Dow Jones technical outlook

The Dow Jones is testing the 38,500.00 handle on Tuesday, with the day’s early low priced in at 38,206.51. The major equity index is up nearly eight-tenths of a percent on the day.

Tuesday’s upside leaves the Dow Jones on pace to close in the green for a third straight trading day as the index climbs from a near-term swing low around 37,600.00. The index is still down from March’s highs just shy of the 40,000.00 major handle, but the index is firmly bullish in the long-term. The Dow Jones is trading well above major technical support from the 200-day Exponential Moving Average (EMA) at 36,687.91.

Dow Jones five minute chart

Dow Jones daily chart

Dow Jones FAQs

The Dow Jones Industrial Average, one of the oldest stock market indices in the world, is compiled of the 30 most traded stocks in the US. The index is price-weighted rather than weighted by capitalization. It is calculated by summing the prices of the constituent stocks and dividing them by a factor, currently 0.152. The index was founded by Charles Dow, who also founded the Wall Street Journal. In later years it has been criticized for not being broadly representative enough because it only tracks 30 conglomerates, unlike broader indices such as the S&P 500.

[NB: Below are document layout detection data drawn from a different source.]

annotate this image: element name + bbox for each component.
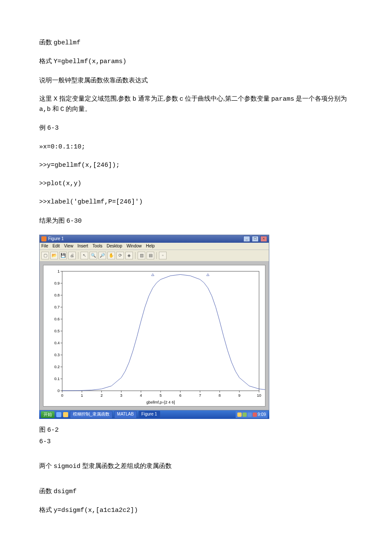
svg-text:0.1: 0.1: [54, 377, 60, 381]
quick-launch-icon-2[interactable]: [63, 412, 68, 417]
windows-taskbar: 开始 模糊控制_隶属函数 MATLAB Figure 1 9:09: [39, 410, 269, 419]
svg-text:3: 3: [120, 393, 122, 398]
menu-window[interactable]: Window: [127, 243, 142, 250]
print-icon[interactable]: 🖨: [68, 252, 76, 259]
svg-text:10: 10: [257, 393, 261, 398]
rotate-icon[interactable]: ⟳: [116, 252, 124, 259]
svg-text:7: 7: [199, 393, 201, 398]
svg-text:8: 8: [219, 393, 221, 398]
window-toolbar: ▢ 📂 💾 🖨 ↖ 🔍 🔎 ✋ ⟳ ◈ ▥ ▤ ▫: [40, 250, 269, 262]
svg-text:0.4: 0.4: [54, 341, 60, 345]
para-function-name-2: 函数 dsigmf: [39, 486, 353, 497]
menu-file[interactable]: File: [41, 243, 48, 250]
legend-icon[interactable]: ▤: [147, 252, 154, 259]
svg-text:1: 1: [58, 269, 60, 273]
svg-text:0: 0: [61, 393, 63, 398]
value-function-name: gbellmf: [54, 39, 81, 46]
svg-text:2: 2: [101, 393, 103, 398]
menu-desktop[interactable]: Desktop: [107, 243, 122, 250]
taskbar-item-matlab[interactable]: MATLAB: [114, 411, 137, 418]
svg-text:0.2: 0.2: [54, 365, 60, 369]
para-function-name: 函数 gbellmf: [39, 38, 353, 48]
matlab-figure-window: Figure 1 _ □ × File Edit View Insert Too…: [39, 235, 269, 419]
system-tray[interactable]: 9:09: [236, 411, 268, 418]
para-subsection-number: 6-3: [39, 437, 353, 447]
menu-insert[interactable]: Insert: [78, 243, 88, 250]
pointer-icon[interactable]: ↖: [81, 252, 88, 259]
svg-text:0.6: 0.6: [54, 317, 60, 321]
para-params-description: 这里 X 指定变量定义域范围,参数 b 通常为正,参数 c 位于曲线中心,第二个…: [39, 94, 353, 115]
svg-text:9: 9: [238, 393, 240, 398]
svg-text:5: 5: [159, 393, 161, 398]
svg-text:1: 1: [81, 393, 83, 398]
pan-icon[interactable]: ✋: [107, 252, 115, 259]
maximize-button[interactable]: □: [252, 236, 259, 242]
svg-text:gbellmf,p=[2 4 6]: gbellmf,p=[2 4 6]: [147, 400, 175, 404]
svg-text:4: 4: [140, 393, 142, 398]
close-button[interactable]: ×: [260, 236, 267, 242]
svg-text:0.5: 0.5: [54, 329, 60, 333]
para-result-label: 结果为图 6-30: [39, 216, 353, 226]
tray-icon[interactable]: [248, 413, 252, 417]
hide-tools-icon[interactable]: ▫: [159, 252, 167, 259]
svg-rect-0: [62, 271, 259, 391]
taskbar-item-figure[interactable]: Figure 1: [138, 411, 160, 418]
save-icon[interactable]: 💾: [59, 252, 67, 259]
window-menubar: File Edit View Insert Tools Desktop Wind…: [40, 243, 269, 250]
para-figure-caption: 图 6-2: [39, 425, 353, 435]
svg-text:6: 6: [179, 393, 182, 398]
open-icon[interactable]: 📂: [50, 252, 58, 259]
document-page: 函数 gbellmf 格式 Y=gbellmf(x,params) 说明一般钟型…: [0, 0, 392, 541]
new-figure-icon[interactable]: ▢: [41, 252, 49, 259]
code-line-1: »x=0:0.1:10;: [39, 142, 353, 152]
data-cursor-icon[interactable]: ◈: [125, 252, 133, 259]
menu-edit[interactable]: Edit: [52, 243, 60, 250]
taskbar-item-doc[interactable]: 模糊控制_隶属函数: [70, 411, 112, 418]
para-description: 说明一般钟型隶属函数依靠函数表达式: [39, 76, 353, 85]
colorbar-icon[interactable]: ▥: [138, 252, 145, 259]
code-line-2: >>y=gbellmf(x,[246]);: [39, 160, 353, 170]
svg-text:0.9: 0.9: [54, 281, 60, 285]
figure-canvas: 01234567891000.10.20.30.40.50.60.70.80.9…: [40, 262, 269, 410]
matlab-icon: [41, 236, 46, 241]
minimize-button[interactable]: _: [243, 236, 250, 242]
svg-text:0: 0: [58, 389, 60, 393]
axes[interactable]: 01234567891000.10.20.30.40.50.60.70.80.9…: [43, 265, 265, 407]
para-example-label: 例 6-3: [39, 123, 353, 133]
plot-svg: 01234567891000.10.20.30.40.50.60.70.80.9…: [43, 265, 265, 406]
heading-dsigmf: 两个 sigmoid 型隶属函数之差组成的隶属函数: [39, 461, 353, 471]
menu-view[interactable]: View: [64, 243, 73, 250]
window-title-text: Figure 1: [48, 235, 64, 243]
tray-icon[interactable]: [237, 413, 242, 417]
zoom-in-icon[interactable]: 🔍: [89, 252, 97, 259]
value-format: Y=gbellmf(x,params): [54, 58, 127, 65]
para-format: 格式 Y=gbellmf(x,params): [39, 56, 353, 67]
zoom-out-icon[interactable]: 🔎: [98, 252, 106, 259]
tray-icon[interactable]: [242, 413, 247, 417]
label-format: 格式: [39, 58, 52, 64]
label-function: 函数: [39, 39, 52, 46]
start-button[interactable]: 开始: [41, 411, 55, 418]
code-line-3: >>plot(x,y): [39, 179, 353, 189]
quick-launch-icon[interactable]: [56, 412, 61, 417]
svg-text:0.3: 0.3: [54, 353, 60, 357]
menu-tools[interactable]: Tools: [92, 243, 102, 250]
para-format-2: 格式 y=dsigmf(x,[a1c1a2c2]): [39, 505, 353, 515]
svg-text:0.8: 0.8: [54, 293, 60, 297]
menu-help[interactable]: Help: [146, 243, 155, 250]
tray-icon[interactable]: [253, 413, 257, 417]
code-line-4: >>xlabel('gbellmf,P=[246]'): [39, 197, 353, 207]
svg-text:0.7: 0.7: [54, 305, 60, 309]
window-titlebar[interactable]: Figure 1 _ □ ×: [40, 235, 269, 243]
tray-clock: 9:09: [258, 411, 266, 418]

Many different factors drive the Dow Jones Industrial Average (DJIA). The aggregate performance of the component companies revealed in quarterly company earnings reports is the main one. US and global macroeconomic data also contributes as it impacts on investor sentiment. The level of interest rates, set by the Federal Reserve (Fed), also influences the DJIA as it affects the cost of credit, on which many corporations are heavily reliant. Therefore, inflation can be a major driver as well as other metrics which impact the Fed decisions.

Dow Theory is a method for identifying the primary trend of the stock market developed by Charles Dow. A key step is to compare the direction of the Dow Jones Industrial Average (DJIA) and the Dow Jones Transportation Average (DJTA) and only follow trends where both are moving in the same direction. Volume is a confirmatory criteria. The theory uses elements of peak and trough analysis. Dow’s theory posits three trend phases: accumulation, when smart money starts buying or selling; public participation, when the wider public joins in; and distribution, when the smart money exits.

There are a number of ways to trade the DJIA. One is to use ETFs which allow investors to trade the DJIA as a single security, rather than having to buy shares in all 30 constituent companies. A leading example is the SPDR Dow Jones Industrial Average ETF (DIA). DJIA futures contracts enable traders to speculate on the future value of the index and Options provide the right, but not the obligation, to buy or sell the index at a predetermined price in the future. Mutual funds enable investors to buy a share of a diversified portfolio of DJIA stocks thus providing exposure to the overall index.